Don’t think you have enough money to invest? You do and here’s how to start.

More than 40 years after rule changes started lowering the cost of trading stocks, we are now living in a perfect environment for beginning investors.

No longer required to purchase stocks in 100 share bunches, investors are now able to purchase as little as one share. And most firms will allow people to open a brokerage account with a zero balance and a promise to add $50 a month, or more.

That means most people have the wherewithal to invest, if only a little. Yet many individuals I meet believe they don’t have enough money to invest outside their 401(k). They believe that putting together a $1,000 portfolio is beyond reach.

Not true! 

Your early investments might be small, but the rewards will be great. 

Compare: Mary saves $50 per month and socks it away in a money market account at her local bank. If she’s lucky, she’ll accrue interest at a rate somewhere below 1%. If she signs up at an online bank, she may earn as much as 1.5% to 1.7%. At a rate of $50 per month at 1.7%, she would create a nest egg of $6,590 after 10 years.

Kate, on the other hand, saves $50 a month but deposits her savings into a brokerage account and buys an ETF that mirrors the Standard & Poor’s 500 stock index. Let’s assume an average historical rolling ten-year rate of return of about 8% for the S&P 500. In that case, Kate ends up with $9,114. 

The best strategy, of course, is to save to invest, and here are three tips to begin that process:

· Open a brokerage account. Once it’s open, auto-transfer a comfortable amount each month to be invested. This should be money you won’t need for the next three to five years. Buy what you know, one share at a time. If you are having trouble coming up with ideas, your broker’s website is a great resource. When I taught college finance and my students didn’t know what stocks to buy, I would steer them to the largest ETFs in each sector, suggest they peruse the largest holdings for ideas and then research them. All of that data is available on the website. If you are still at a loss, buy an ETF in a particular industry or sector you like (technology, health care, finance or the overall market). Being invested is the point.

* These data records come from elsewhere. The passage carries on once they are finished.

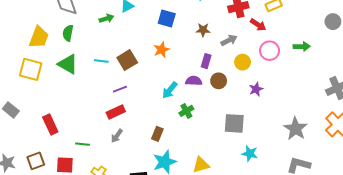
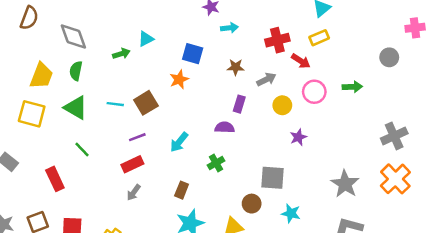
orange star: (161, 50) -> (179, 79), moved
brown circle: (219, 81) -> (252, 204), moved
cyan arrow: (170, 90) -> (179, 142), moved
green line: (83, 144) -> (82, 149), moved, turned 40

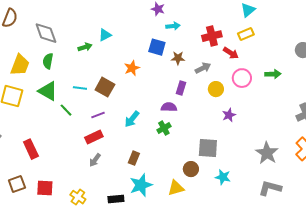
blue square: (193, 54) -> (157, 47), moved
brown square: (146, 103) -> (105, 87), turned -30
green line: (82, 149) -> (66, 110), moved
green cross: (216, 163) -> (164, 128), moved

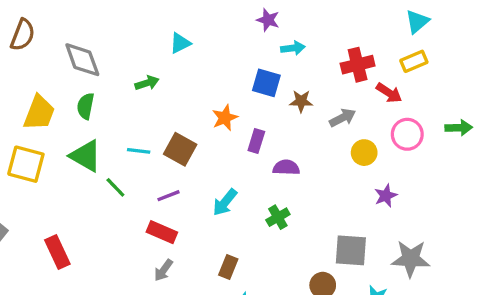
cyan triangle: (105, 35) -> (180, 43), moved
purple rectangle: (181, 88) -> (256, 141), moved
purple semicircle: (169, 107) -> (286, 167), moved
red rectangle: (94, 137) -> (162, 232), turned 48
gray star: (267, 153) -> (411, 259), moved, turned -30

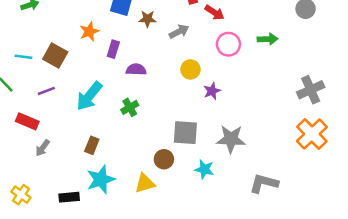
yellow circle: (364, 153) -> (190, 69), moved
cyan arrow: (225, 202) -> (89, 96), size x1.4
red rectangle: (162, 232) -> (27, 121), moved

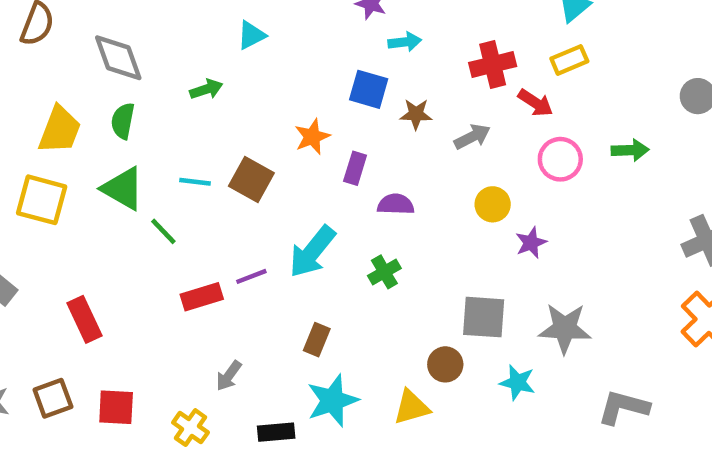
purple line: (46, 91) -> (251, 276), moved
red rectangle: (27, 121) -> (202, 297), turned -40
gray arrow: (42, 148) -> (229, 376), moved

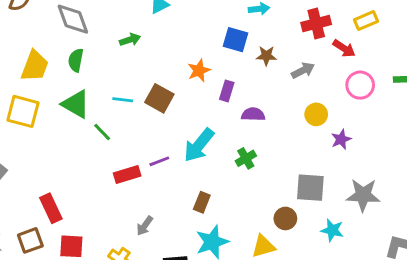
red rectangle: (84, 319) -> (51, 208), moved

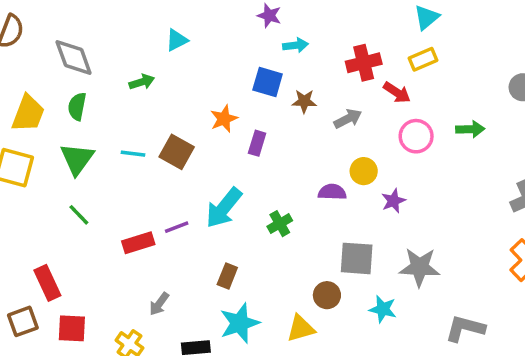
green triangle: (76, 104) -> (77, 159), turned 36
purple semicircle: (253, 114) -> (332, 192), moved
green line: (102, 132) -> (79, 215), moved

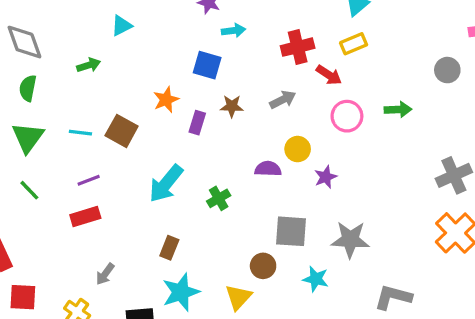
brown star: (304, 101) -> (232, 106), moved
purple line: (177, 227) -> (89, 180), moved
yellow triangle: (301, 328) -> (238, 297), turned -32

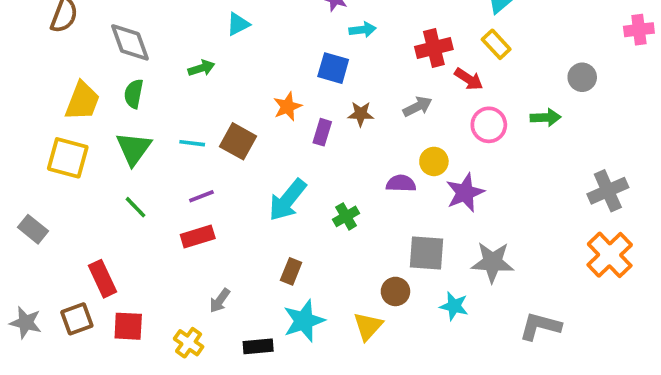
yellow rectangle: (354, 44) -> (496, 44), turned 70
gray circle: (447, 70) -> (582, 77), moved
purple star: (326, 177) -> (465, 193), size x1.5

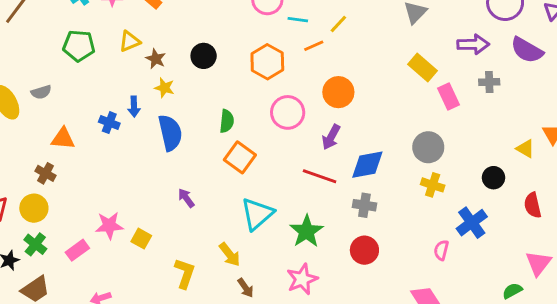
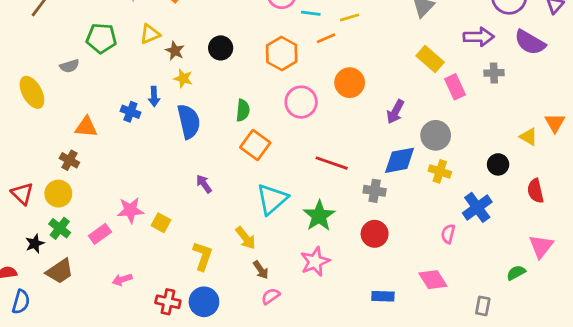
yellow line: (338, 24) -> (350, 17), turned 30
gray semicircle: (41, 92) -> (69, 66), moved
purple arrow: (331, 137) -> (395, 112), moved
blue diamond: (367, 165) -> (400, 160), moved

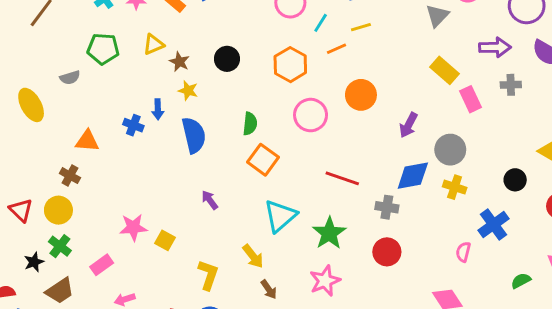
cyan line: (311, 13) -> (321, 23), turned -66
pink rectangle: (100, 234) -> (102, 265), moved
green semicircle: (516, 273) -> (521, 281), moved

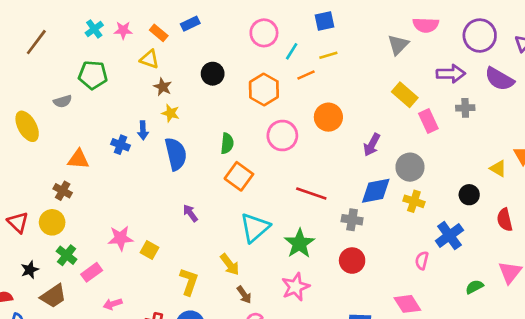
yellow triangle: (154, 44) -> (149, 59), moved, turned 42
black circle: (227, 59) -> (213, 74), moved
green cross: (60, 246) -> (67, 255), moved

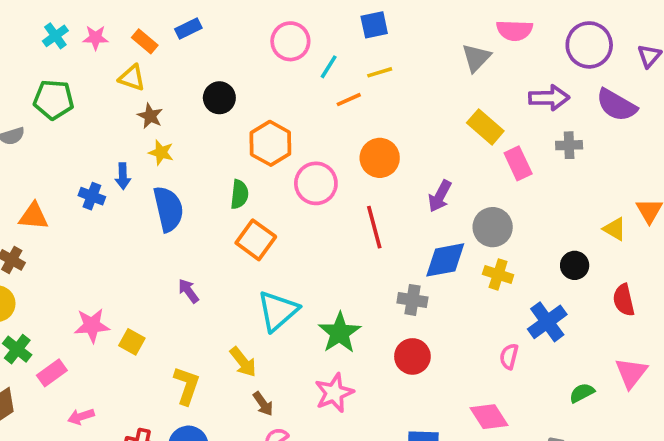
orange hexagon: (264, 89) -> (270, 143), moved
red line: (311, 193) -> (374, 227), moved, turned 56

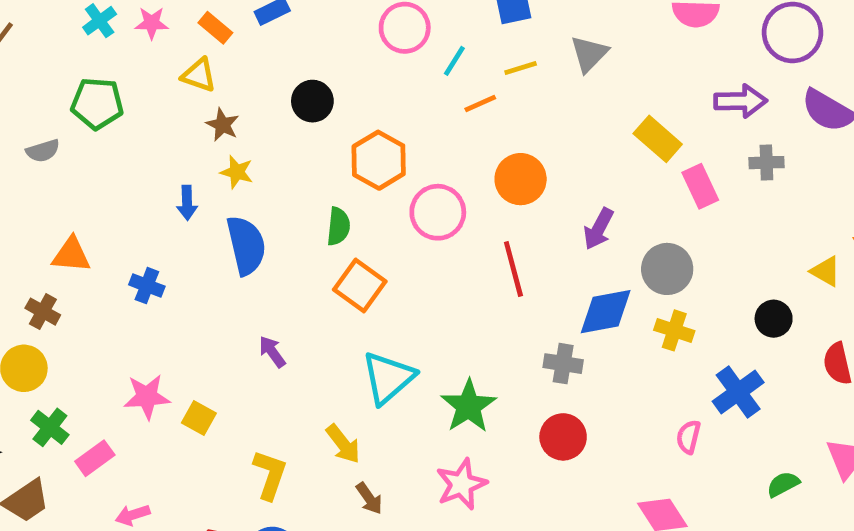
gray triangle: (476, 58) -> (589, 54), moved
blue cross: (92, 196) -> (147, 286), moved

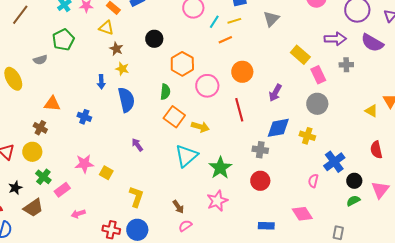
yellow line: (521, 68) -> (234, 21), moved
green pentagon: (97, 103) -> (63, 40), turned -30
gray circle: (667, 269) -> (317, 104), moved
black circle: (774, 319) -> (354, 181), moved
yellow arrow: (343, 444) -> (200, 127), moved, turned -36

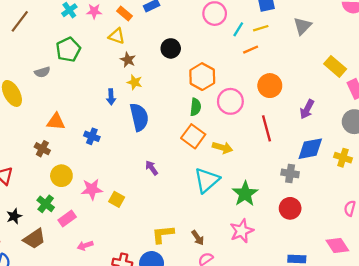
green semicircle: (165, 92) -> (195, 107), moved
yellow circle: (32, 152) -> (61, 176), moved
yellow L-shape: (136, 197) -> (163, 234), moved, turned -115

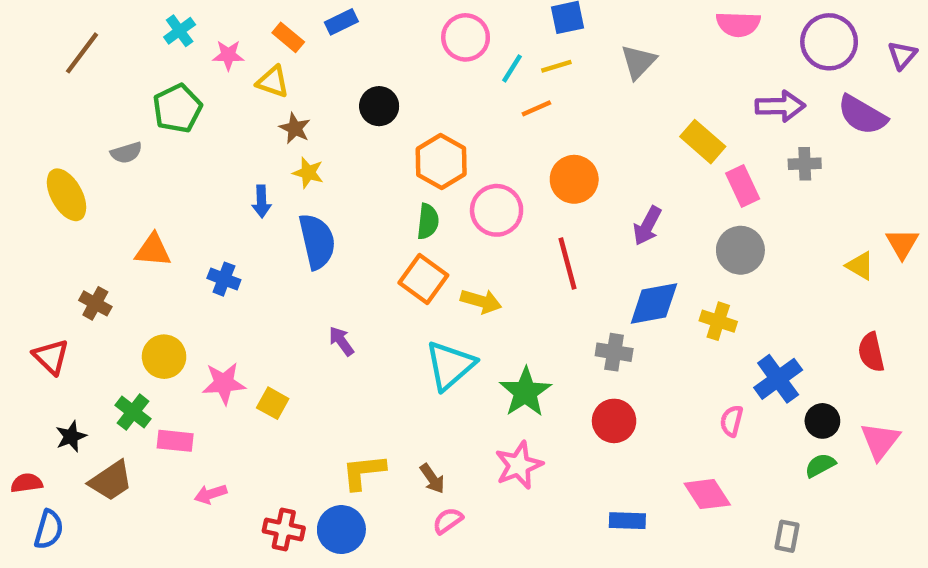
pink star: (94, 11) -> (228, 55), moved
brown cross: (42, 149) -> (95, 303), moved
pink rectangle: (67, 218) -> (175, 441), turned 42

· Automatically reinvest all dividends. This is a simple check-the-box selection on your broker’s website. Historically, dividend-paying stocks have outperformed their non-dividend paying counterparts, though the most recent decade has put the lie to that long-term historical trend with growth stocks outperforming dividend-paying stocks. Still, growing dividends, when reinvested, contribute significantly to total return and add a hedge against inflation. Plus, you get paid every quarter — especially important during declining market periods. Dividends and their growth account for about two-thirds of the total return for stocks over a 200-year period ending in 2002, according to Rob Arnot, founder and chairman of Research Affiliates, a global asset manager. That’s a compelling strategy.

· Be engaged but not obsessed. I have found over my 30-plus years of investing that looking at your holdings daily can be detrimental to your total return. The great thing about automatically investing every month is that you apply dollar-cost averaging. That means you invest smaller amounts in the market at regular intervals, helping you ease the effects of price swings. You also eliminate the natural tendency to avoid buying stocks when they go down (which means you buy them at cheaper prices). 

Many who have accumulated great wealth have started with a pittance. Don’t eliminate yourself because you think you are a small fish. The barriers have been removed and the 21st century will be remembered as a period when everyone had the chance to save to invest.